Updated on: 06 July,2012 10:29 AM IST  | 
Kumar Saurav |

Steer clear of these blasphemies in bed if you want to please with ease

What no one told you not to do in bed

Bravehearts would confess how their irritated partners have suddenly made them run through catalogues of bedroom errors. Yes, you can afford to not match up to expectations occasionally, but to do it often and shamelessly is a sure spoiler as far as your sex life is concerned. Read through our inventory of mistakes that you can't afford to make when at it. Yeah, no one must've told you about many of them, so here goes.

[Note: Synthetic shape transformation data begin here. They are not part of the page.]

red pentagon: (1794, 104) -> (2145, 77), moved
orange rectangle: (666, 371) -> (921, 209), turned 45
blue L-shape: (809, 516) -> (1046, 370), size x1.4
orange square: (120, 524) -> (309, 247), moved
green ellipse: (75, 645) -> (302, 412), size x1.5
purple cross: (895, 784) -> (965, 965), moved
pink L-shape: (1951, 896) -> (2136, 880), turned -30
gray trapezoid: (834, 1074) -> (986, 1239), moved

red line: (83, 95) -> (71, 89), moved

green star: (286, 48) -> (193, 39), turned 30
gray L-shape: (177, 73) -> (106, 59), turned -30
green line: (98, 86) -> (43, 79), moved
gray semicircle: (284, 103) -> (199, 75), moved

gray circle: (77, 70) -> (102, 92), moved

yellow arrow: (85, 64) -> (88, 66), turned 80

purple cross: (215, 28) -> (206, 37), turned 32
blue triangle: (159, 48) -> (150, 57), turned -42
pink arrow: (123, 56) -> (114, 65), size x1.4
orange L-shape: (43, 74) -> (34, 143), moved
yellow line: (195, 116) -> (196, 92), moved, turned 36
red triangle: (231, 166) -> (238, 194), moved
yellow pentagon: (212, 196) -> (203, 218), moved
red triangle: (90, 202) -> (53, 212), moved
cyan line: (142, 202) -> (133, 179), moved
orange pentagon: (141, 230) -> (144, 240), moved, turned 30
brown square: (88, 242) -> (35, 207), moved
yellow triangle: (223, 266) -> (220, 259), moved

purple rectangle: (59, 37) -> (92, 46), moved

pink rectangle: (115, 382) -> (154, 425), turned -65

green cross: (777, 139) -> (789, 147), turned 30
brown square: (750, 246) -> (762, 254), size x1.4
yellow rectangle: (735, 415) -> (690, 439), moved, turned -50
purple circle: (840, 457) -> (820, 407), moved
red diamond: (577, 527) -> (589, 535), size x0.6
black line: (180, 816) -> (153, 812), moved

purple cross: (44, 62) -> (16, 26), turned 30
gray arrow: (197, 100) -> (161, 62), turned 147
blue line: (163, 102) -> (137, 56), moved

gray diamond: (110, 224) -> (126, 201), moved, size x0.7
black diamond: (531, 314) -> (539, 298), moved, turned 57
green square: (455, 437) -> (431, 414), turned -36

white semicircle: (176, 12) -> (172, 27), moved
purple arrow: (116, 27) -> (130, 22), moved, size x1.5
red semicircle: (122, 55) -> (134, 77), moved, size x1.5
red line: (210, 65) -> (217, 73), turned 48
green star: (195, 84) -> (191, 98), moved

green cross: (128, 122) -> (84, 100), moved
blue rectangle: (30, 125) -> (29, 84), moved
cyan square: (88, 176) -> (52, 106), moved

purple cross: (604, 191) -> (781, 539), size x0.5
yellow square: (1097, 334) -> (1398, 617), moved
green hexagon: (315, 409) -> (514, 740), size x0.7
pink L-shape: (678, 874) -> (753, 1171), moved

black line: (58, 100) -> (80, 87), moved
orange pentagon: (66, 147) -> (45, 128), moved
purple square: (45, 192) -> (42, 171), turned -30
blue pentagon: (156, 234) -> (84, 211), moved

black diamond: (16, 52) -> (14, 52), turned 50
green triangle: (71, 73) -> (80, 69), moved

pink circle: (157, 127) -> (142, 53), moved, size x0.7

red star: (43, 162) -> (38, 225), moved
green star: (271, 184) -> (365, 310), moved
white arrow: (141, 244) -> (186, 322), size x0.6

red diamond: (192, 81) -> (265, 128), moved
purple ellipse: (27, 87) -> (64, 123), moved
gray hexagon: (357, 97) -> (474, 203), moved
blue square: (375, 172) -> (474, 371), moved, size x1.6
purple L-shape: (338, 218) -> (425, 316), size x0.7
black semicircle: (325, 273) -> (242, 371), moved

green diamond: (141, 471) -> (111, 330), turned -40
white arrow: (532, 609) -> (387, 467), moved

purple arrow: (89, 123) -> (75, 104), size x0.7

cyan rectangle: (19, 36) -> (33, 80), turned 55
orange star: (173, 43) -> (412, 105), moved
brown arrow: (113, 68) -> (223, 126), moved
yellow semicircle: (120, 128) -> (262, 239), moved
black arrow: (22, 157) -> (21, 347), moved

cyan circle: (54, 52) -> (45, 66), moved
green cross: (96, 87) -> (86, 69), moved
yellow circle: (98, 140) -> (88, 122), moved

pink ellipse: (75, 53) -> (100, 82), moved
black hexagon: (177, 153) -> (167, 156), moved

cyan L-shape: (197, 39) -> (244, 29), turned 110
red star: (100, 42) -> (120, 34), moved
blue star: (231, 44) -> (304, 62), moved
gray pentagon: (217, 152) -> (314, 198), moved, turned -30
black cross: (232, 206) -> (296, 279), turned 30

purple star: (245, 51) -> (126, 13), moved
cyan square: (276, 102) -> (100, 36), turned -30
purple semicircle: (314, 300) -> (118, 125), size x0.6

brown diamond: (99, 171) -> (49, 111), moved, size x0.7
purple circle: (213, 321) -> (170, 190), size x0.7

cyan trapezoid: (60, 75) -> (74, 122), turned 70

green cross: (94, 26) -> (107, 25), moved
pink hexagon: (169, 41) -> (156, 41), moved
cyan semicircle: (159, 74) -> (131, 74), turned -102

Sex and relationships, Never do this in the bedroom


Squeeze easy
Her nipples are no radio knobs. So stop tuning them ruthlessly. Her hurt will turn the session into hell. Try to focus on the whole hill, not just the peak if you're to peak at you know what.


Explore the rest
Men mostly believe in the breasts and genitals as focal points. Women simply hate that. There're parts left untouched for weeks, if not ages. Try exploring those, and she'll love you for that.


Dirty business
Just after ejaculation, men either retire to bed, or go to the washroom for cleaning and stuff. Since you're not going to use the same condom again, and you wore it, why can't you dispose it yourself? Same goes for women who use tissues.

Preliminary round
If you know swimming, you would know that you first stand on the mark and then dive, not jump directly like a first timer. The same goes when you're in bed. Stop making a sudden spree for the erogenous zones, make sure you both are well warmed up, first. Use some foreplay, do the peacock dance, leave her pining for you.

Be speedy, not rash
There's a difference between being hard and being tough. You don't want to end up leaving each other with bruises, do you? Keep the pressure consistent. Don't overdo it.

No breakers, please
For men, it's easy to get into the mood again after a few minutes of rest, but women are back to square one once they lose the pick up. So keep going at all costs, don't give her a chance to relax.

Undress circle
Whosoever is in charge must keep in mind that the partner doesn't want to look bad while being brought to nothing. So remove the clothes slowly, interspersed with kisses and caresses. Make sure he/she feels good about the bod, and please keep the lights low. And the full length mirrors away, unless that's a fetish.

Sex ain't bookish
So, you've read a lot of love and sex stuff. unfortunately, practicals are a different game altogether. The more spontaneous, the better. Be original rather than preachy. That works each time.

Don't force anything
Don't impose your desires of oral sex or certain positions too much on your partner. It can be an instant turn-off. Not everyone likes it the way you do. And the sooner you realise that, the better.

Be thankless
You can still be 'giving', but if you're thanking him or her for the time spent, you're probably making her feel like a charitable trust. Stop it.

Raise the alarm
When your jack is parked in her harbour, it's better to warn her before ejaculation, because releasing semen on her means more laundry bill and irritation, perhaps. Unless he or she is a porn star.

Mistake myths
>>Your husband might not be as desperate as you think he is. The belief that men think about sex every seven seconds doesn't hold strong ground. According to the Kinsey Report of sexual behaviour in males, 54 percent of men think about sex every day or several times a day, 43 percent a few times a week or a few times a month, and 4 percent less than once a month.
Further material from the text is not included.